Amazon’s got an infestation to deal with, and it wishes it was rats in the warehouse. Fake and biased user reviews are popping up all over product pages, bewildering for genuine consumers, and making life rather busy for the company’s legal team.
Earlier on, we broke down just how messy the situation is becoming, but fortunately it’s not especially difficult to spot a review you’d be best off ignoring. Here are our tips.
The High-Tech Way
Alright, minimal effort first. FakeSpot is a site -- also available as a Chrome extension -- designed to flag up the bullshit and warn you when a product’s rating system has been rigged by dodgy users. It’s a great time-saver, quickly analysing all of the reviews on a page and working out whether they’re suspiciously positive or not, as well as figuring out who actually bought the product in question.
When you've found the Amazon product you want, simply hit the FakeSpot icon -- or copy and paste the URL on the FakeSpot site -- and wait for it to sift through the stuff you might not want to. Do, however, bear in mind that unreliable reviews don’t necessarily equate to poor products. I know, I know, it’s frustrating. If you decide to do a deep-dive, the following is what you need to look out for.
The reviews you should definitely, definitely ignore are those that come with a disclaimer. You know, something that reads a little like this:
Disclaimer: I have received this product at a discounted purchase price or, in some instances, free from charge from the seller. This was on the condition that I test the product and leave comments on my opinion of the product and write an honest, impartial and fair review. I try my best to weigh up the pros and cons of each product to give potential customers a balanced view from the perspective of a buyer. As per the terms of my agreement with the seller, I reviewed the item within a few days of delivery. For this reason, I may not be able to provide any advice in terms of long time use of the product.
They’re absolutely everywhere, thanks to sites like HonestFew, which promise heavily-discounted goodies in exchange for impartial feedback. Unfortunately, you’ll find that the vast majority of reviews of this type tend to be completely impartial five-star affairs. Not especially insightful, especially when you realise that there are thousands of these apparently unbiased reviewers around, and many of them receive the same products.

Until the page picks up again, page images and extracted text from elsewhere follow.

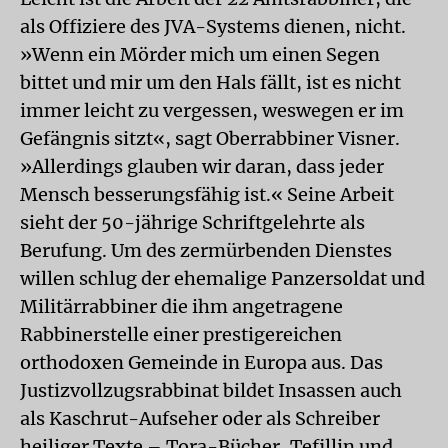
als Offiziere des JVA-Systems dienen, nicht.
»Wenn ein Mörder mich um einen Segen
bittet und mir um den Hals fällt, ist es nicht
immer leicht zu vergessen, weswegen er im
Gefängnis sitzt«, sagt Oberrabbiner Visner.
»Allerdings glauben wir daran, dass jeder
Mensch besserungsfähig ist.« Seine Arbeit
sieht der 50-jährige Schriftgelehrte als
Berufung. Um des zermürbenden Dienstes
willen schlug der ehemalige Panzersoldat und
Militärrabbiner die ihm angetragene
Rabbinerstelle einer prestigereichen
orthodoxen Gemeinde in Europa aus. Das
Justizvollzugsrabbinat bildet Insassen auch
als Kaschrut-Aufseher oder als Schreiber
heiliger Texte – Tora-Bücher, Tefillin und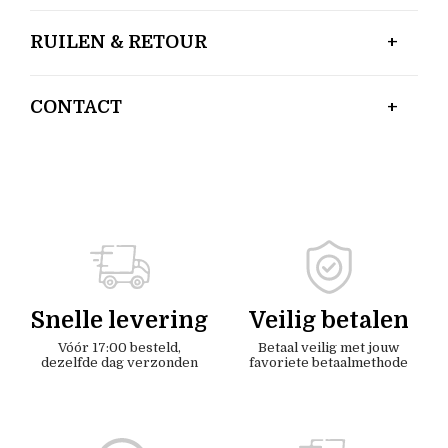
RUILEN & RETOUR
CONTACT
Snelle levering
Veilig betalen
Vóór 17:00 besteld,
Betaal veilig met jouw
dezelfde dag verzonden
favoriete betaalmethode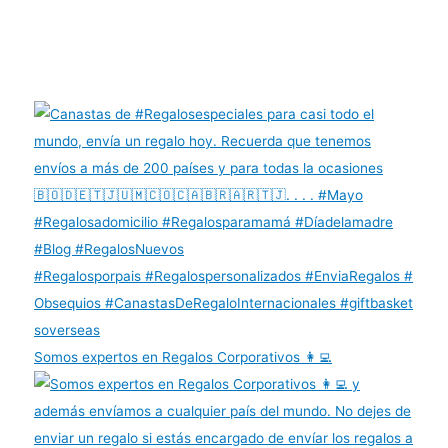
Somos expertos en Regalos Corporativos 👩‍💻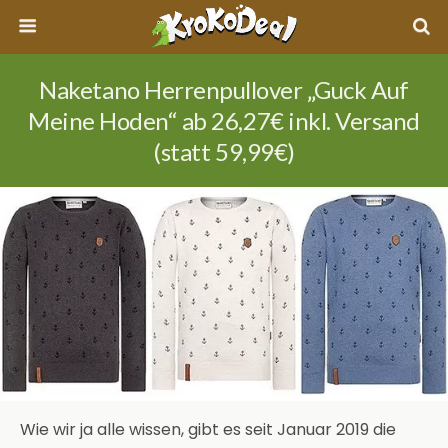
Naketano Herrenpullover „Guck Auf
Meine Hoden“ ab 26,27€ inkl. Versand
(statt 59,99€)
Wie wir ja alle wissen, gibt es seit Januar 2019 die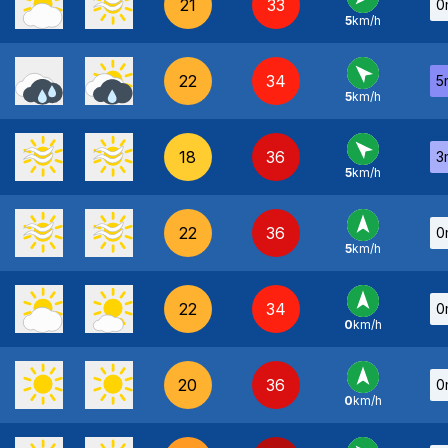
21
33
0
5
km/h
NE
-
22
34
5
5
km/h
SE
-
18
36
3
5
km/h
SE
-
22
36
0
5
km/h
S
-
22
34
0
0
km/h
S
-
20
36
0
0
km/h
S
-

After that, things become a little less clear cut. If the item you’re weighing up has a lot of reviews, it could be best to consult the ‘Customers Who Bought This Item Also Bought’ section first. If it’s loaded with things that have nothing to do with the product you’re looking at -- in one recent instance, a smartphone case being linked with fitness DVDs and vitamin supplements -- it’s safe to assume that all of the unrelated, listed items are being given away in exchange for reviews. Almost certainly biased ones.
From then on in, it’s all about you and your investigative powers. Vague, extreme reviews, whether positive or negative, may be fake, but they’re definitely not helpful. If you’ve got the time and energy, it’s worth vetting the reviewers themselves.
If you see an orange ‘Verified Purchase’ logo underneath a reviewer’s name, you can be sure that they bought and received the item from Amazon, which gives them at least some degree of legitimacy. By clicking on a reviewer’s name, you can see what they've been up to -- anyone who makes a habit of posting vague, extreme reviews isn’t to be trusted.
However, we can understand that this is a time-consuming, head-bangingly painful process. Your best bet could simply be to ignore all five-star and one-star reviews, and instead focus on the comments of the more moderate customers, who don't appear to have an axe to grind or a ring to kiss. It isn't the quickest process in the world, but the extra effort can pay off in the long run.